Doch ob ein Modell für knapp unter 20 Euro für einen Verkaufsboom bei digitalen Radios auslöst, darf bezweifelt werden. In einer nicht-repräsentativen Umfrage unter gut 50 Personen haben wir ermittelt, dass die Bereitschaft, gut laufende UKW-Radios im Haushalt auszu­tauschen, sehr gering ist, obwohl das Programm­angebot in manchen Regionen größer und der Empfang rauschfrei ist. Viele finden zwar neue digitale Programm­angebote wie das "Schlagerparadies" interessant, würden aber trotzdem den gut laufenden Radiowecker oder das Küchenradio nicht zum Elektro-Müll befördern. Zu eingefahren sind die Hör­gewohnheiten: Oft wird über Jahre hinweg nur ein Sender als "Hintergrund­berieselung" gehört, der völlig ausreicht. Daher hat sich in den Köpfen eine Haltung verankert, wonach man durchaus nach einem oder zwei Jahren Geld für ein aktuelles Smartphone oder Tablet ausgeben kann, ein Notebook ebenfalls nach gut drei Jahren ausrangiert wird, aber das Radio in der Küche ruhig 20 Jahre und älter sein kann.

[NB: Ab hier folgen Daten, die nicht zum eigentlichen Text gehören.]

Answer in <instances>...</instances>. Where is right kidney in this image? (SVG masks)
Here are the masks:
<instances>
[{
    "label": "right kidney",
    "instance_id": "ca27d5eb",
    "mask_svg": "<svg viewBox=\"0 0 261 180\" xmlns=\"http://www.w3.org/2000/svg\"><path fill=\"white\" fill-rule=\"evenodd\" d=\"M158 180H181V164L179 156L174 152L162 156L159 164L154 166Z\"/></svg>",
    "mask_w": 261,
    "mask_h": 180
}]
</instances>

Euro-Chip oder UKW-Abschalttermin nötig

Auch auf diversen Podiums-Diskussionen und Panels haben die Vertreter festgestellt, dass DAB+ nur aus dem Markt heraus kein Erfolg werden kann. Somit sind Maßnahmen wie ein verpflichtender Einbau eines Digital-Radio-Chips durch die Industrie ("Euro-Chip") oder ein definitiver Abschalt­termin für das analoge UKW nötig, damit weit mehr Geräte in die Haushalte kommen. Im vergangenen Jahr wurden nur gut 600 000 Digital-Radios verkauft, dem gegenüber standen immer noch über 6,5 Millionen analoge UKW-Radios.

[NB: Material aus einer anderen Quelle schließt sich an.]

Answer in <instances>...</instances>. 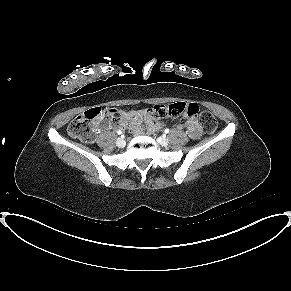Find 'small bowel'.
Listing matches in <instances>:
<instances>
[{
  "label": "small bowel",
  "mask_w": 291,
  "mask_h": 291,
  "mask_svg": "<svg viewBox=\"0 0 291 291\" xmlns=\"http://www.w3.org/2000/svg\"><path fill=\"white\" fill-rule=\"evenodd\" d=\"M151 109L146 110H124L120 113L117 118L111 119L105 126L109 128H122L127 127L136 136L142 132L141 125L145 121L149 133H153L157 129L164 126V122L157 121L153 122L150 116ZM186 131L191 139H197L201 135V128L196 116H187Z\"/></svg>",
  "instance_id": "small-bowel-1"
}]
</instances>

Angebote wie das Unter-20-Euro-Radio im TechniSat-Shop könnten jedoch Neugier wecken und auch anderen Herstellern zeigen, dass es durchaus möglich ist, sehr preisgünstige DAB+-Empfänger auf den Markt zu bringen. Das TechniSat-Gerät ist kaum teurer als vergleichbare Nur-UKW-Radios mit Digital­anzeige. In Großbritannien, das inzwischen DAB-Massenmarkt ist (fast die Hälfte der Briten besitzt bereits ein Digital-Radio), liegt der Einstiegs­preis bei Digital-Radios inzwischen bei umgerechnet 10 Euro.

Stick mit DVB-T und DAB/DAB+ für 6 Euro

Wer übrigens generell ausprobieren möchte, was DAB+ leisten kann, für den gibt es ein noch günstigeres Schnäppchen: Auf ebay verkauft ein Shop aktuell einen Stick für PC, Net- und Notebook versand­kostenfrei für 6 Euro. Das Gerät kann auch noch digital-terrestrisches Fernsehen (DVB-T) empfangen - inklusive Video-Recorder-Funktion.